As we honor the men and women who served in our country’s military, nearly 200 veterans lay at Riverside without a headstone.
The Pallbearers Motorcycle Club has one overall mission: Leave no veteran behind. Thursday, they honored the first six unmarked veterans.

“Through a lot of research, we discovered that there are 196 veterans here without headstones, so the pallbearers have made it their mission to have these headstones placed,” said Anna Alger, a supporter of the club.

Thousands upon thousands of hours, Alger, whose brother is the president of the Pallbearers Motorcycle Club, spends her time locating these lost veterans.

“I keep a notebook and in this notebook is an obituary for every veteran that doesn’t have a headstone. From that point, I then went to ancestry.com and that’s where I was able to obtain the service records,” Alger said.

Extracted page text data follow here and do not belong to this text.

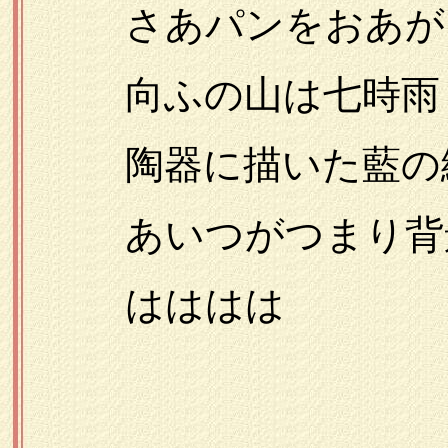
さあパンをおあが
向ふの山は七時雨
陶器に描いた藍の
あいつがつまり背
はははは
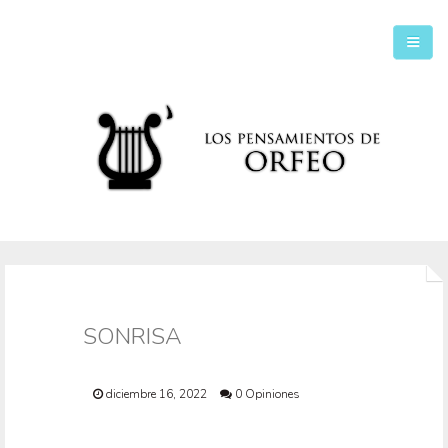
Inicio
Secciones
SONRISA
diciembre 16, 2022
0 Opiniones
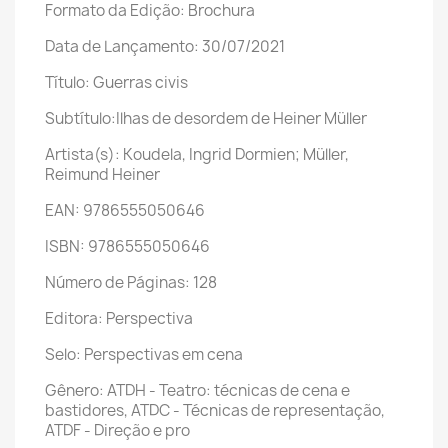
Formato da Edição: Brochura
Data de Lançamento: 30/07/2021
Título: Guerras civis
Subtítulo:Ilhas de desordem de Heiner Müller
Artista(s): Koudela, Ingrid Dormien; Müller,
Reimund Heiner
EAN: 9786555050646
ISBN: 9786555050646
Número de Páginas: 128
Editora: Perspectiva
Selo: Perspectivas em cena
Gênero: ATDH - Teatro: técnicas de cena e
bastidores, ATDC - Técnicas de representação,
ATDF - Direção e pro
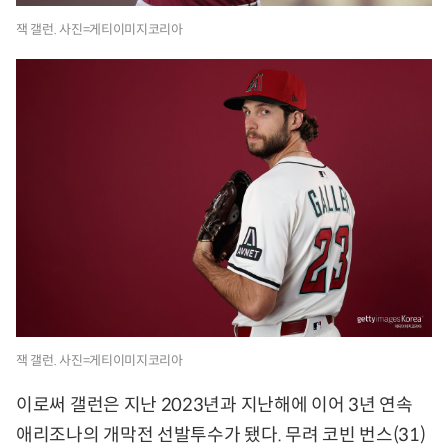
잭 갤런. 사진=게티이미지코리아
잭 갤런. 사진=게티이미지코리아
이로써 갤런은 지난 2023년과 지난해에 이어 3년 연속
애리조나의 개막전 선발투수가 됐다. 무려 코빈 번스(31)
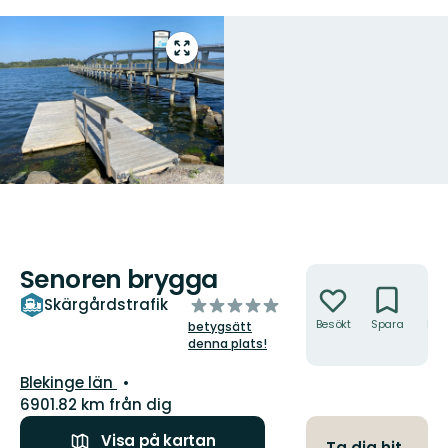
Gå
till
helskärmsläge
Senoren brygga
Åtgärder
av
Skärgårdstrafik
5
Besökt
Spara
Hitt
betygsätt
hit
stjärnor
denna plats!
Län:
Blekinge län
6901.82 km från dig
Visa på kartan
Ta dig hit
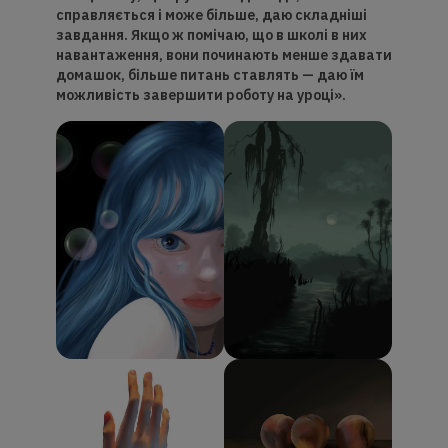
справляється і
може б
ільше, даю складніші
завдання. Якщо ж помічаю, що в школі в них
навантаження, вони починають менше здавати
домашок, більше питань ставлять — даю їм
можливість завершити роботу на уроці».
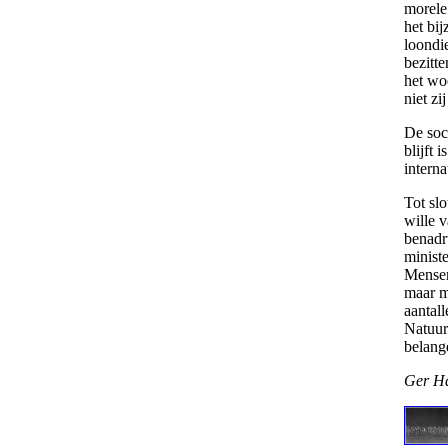
morele
het bi
loondie
bezitte
het wo
niet zi
De soc
blijft 
interna
Tot slo
wille 
benadru
minist
Mensen
maar mo
aantall
Natuur
belange
Ger H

“It’s tiresome, but we don’t give up, and you finally get one. We get the waiver and we order the stone. The stones are free from the government, but they’re $300 to have them put in by the City of Rochester,” said William MacNeal, president of the Pallbearers Motorcycle Club.

Veterans are already assigned plots in Riverside, but for some reason or another, their headstone did not make it with them.

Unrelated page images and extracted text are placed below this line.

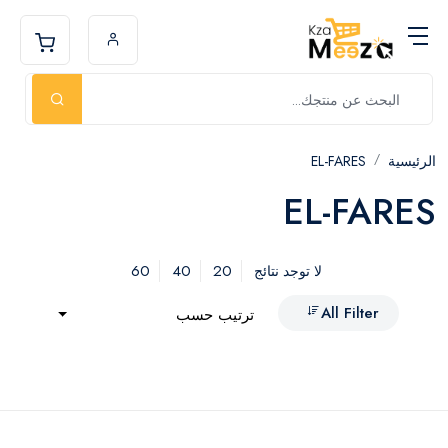
الرئيسية
EL-FARES
EL-FARES
60
40
20
لا توجد نتائج
All Filter
ترتيب حسب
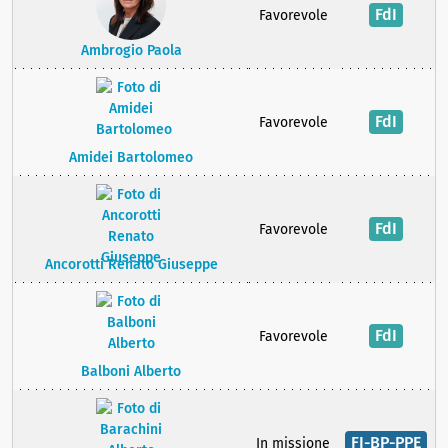
FdI
Favorevole
Ambrogio Paola
FdI
Favorevole
Amidei Bartolomeo
FdI
Favorevole
Ancorotti Renato Giuseppe
FdI
Favorevole
Balboni Alberto
FI-BP-PPE
In missione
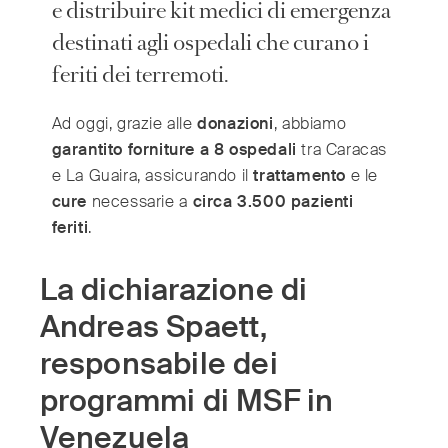
India
e distribuire kit medici di emergenza
(English)
Ireland
(English)
destinati agli ospedali che curano i
Italy
(Italiano)
feriti dei terremoti.
Japan
(日本語)
Ad oggi, grazie alle
donazioni
, abbiamo
Luxembourg
(Français)
garantito forniture a 8 ospedali
tra Caracas
Mexico
(Español)
e La Guaira, assicurando il
trattamento
e le
Myanmar
(English/ မြန်မာစာ)
cure
necessarie a
circa 3.500 pazienti
Netherlands
(Nederlands)
feriti
.
Norway
(Norsk)
Russia
(Русский)
La dichiarazione di
South Africa
(English)
Andreas Spaett,
South East Asia
(汉语/English)
responsabile dei
South Korea
(한국어)
programmi di MSF in
Spain
(Español)
Sweden
(Svenska)
Venezuela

“There are four headstones here missing and over here are six headstones. These are all our guys or girls. This is what we are working for – to get these headstones ordered places,” Alger said.

It may seem a tedious task to identify 200 empty resting spaces, but for the Pallbearers Motorcycle Club, no veteran will be left behind, and certainly, no headstone will be forgotten.

“It’s very emotional for all of us… just to see them after 20 years or 30 years and be able to read their name and what they did and where they’re from, it’s very emotional,” MacNeal said.